Ryzen isn't Intel and doesn't behave like Intel, but ppl keep assuming they are the same, ingrained thought processes from 10+ years of core-i domination over FX.

Intels don't scale with temps. They give max performance locked in until they reach their thermal cap, then throttle way back. They totally rely on the user to provide sufficient cooling to prevent that.

Ryzen are the opposite. They scale with temps, starting @ 60°C they'll knock 50MHz or so from 1 thread, then hit several threads, at @ 80°C they'll be hitting most if not all the threads down 100MHz or so etc. It's a very gradual decline that's really hard to notice without a full core burn with static load.
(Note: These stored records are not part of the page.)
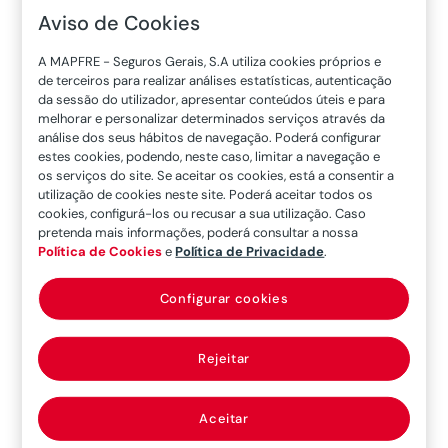
Aviso de Cookies
Ler mais
Como transportar crianças em carrinhas?
A MAPFRE - Seguros Gerais, S.A utiliza cookies próprios e
O carro pode ser o veículo mais utilizado, mas
de terceiros para realizar análises estatísticas, autenticação
outros estão a tornar-se cada vez mais
da sessão do utilizador, apresentar conteúdos úteis e para
melhorar e personalizar determinados serviços através da
importantes. Não é raro, nos tempos que correm,
análise dos seus hábitos de navegação. Poderá configurar
que alguém utilize o mesmo veículo para
estes cookies, podendo, neste caso, limitar a navegação e
desempenhar a sua atividade profissional e, ao
os serviços do site. Se aceitar os cookies, está a consentir a
utilização de cookies neste site. Poderá aceitar todos os
mesmo, o use na sua vida privada. É o que...
cookies, configurá-los ou recusar a sua utilização. Caso
23/11/21
pretenda mais informações, poderá consultar a nossa
Política de Cookies
e
Política de Privacidade
.
Ler mais
Qual é a finalidade do banco elevatório nas
Configurar cookies
cadeiras auto específicas para bebés?
Qual é a finalidade dos bancos elevatórios que
Rejeitar
podemos encontrar nas cadeiras auto? A
verdade é que quando se trata de bebés, eles
Aceitar
são uma parte muito importante do SRI.
Podemos encontrar universais ou específicos,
As for temps, as said, the stacked cache is going to bump that up some, but not all that much. What's going to affect temps the most is ambient temps, both outside and inside the case as one affects the other. It's physically impossible to cool an object below ambient temps by mechanical means, regardless of the cooler. An aio is mechanical. It uses a fan blowing across a fin that dissipates heat energy. You'd need a chemical process, such as peltier or LN2 or phase change to drop below ambient.

So whatever the outside ambient is, that's the starting point. From there add up the inside case energy, and that'll be the minimum temp you'll see at the cpu.

Cpus generally run @ 10°C average higher than external ambient. Cases with lousy airflow can hit 15-20°C, cases with excellent airflow can hit 1-6°C. Gpu should idle roughly the same as cpu.

On a 90ish watt load, 35°-40° is very normal coolant temp on an aio as it'll be case ambient temps + wattage leech - heat exchange variable.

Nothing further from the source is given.